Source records
────────────────────────────────────────

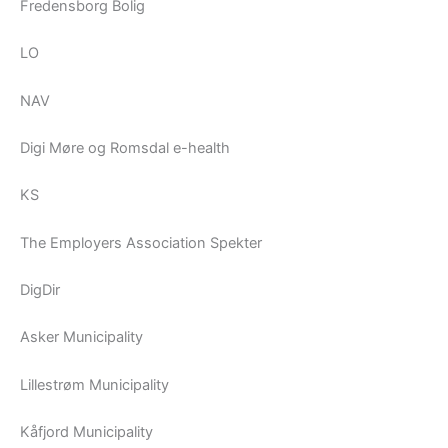
Fredensborg Bolig
LO
NAV
Digi Møre og Romsdal e-health
KS
The Employers Association Spekter
DigDir
Asker Municipality
Lillestrøm Municipality
Kåfjord Municipality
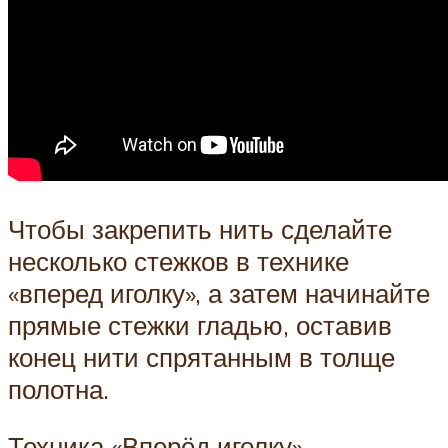
Чтобы закрепить нить сделайте
несколько стежков в технике
«вперед иголку», а затем начинайте
прямые стежки гладью, оставив
конец нити спрятанным в толще
полотна.
Техника «Вперёд иголку»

────────────────────────────────────────

## Task instructions
Copy out exactly the lines running from the line with "несколько стежков в технике" to the end of the records, inclusive.

## Task output
несколько стежков в технике
«вперед иголку», а затем начинайте
прямые стежки гладью, оставив
конец нити спрятанным в толще
полотна.
Техника «Вперёд иголку»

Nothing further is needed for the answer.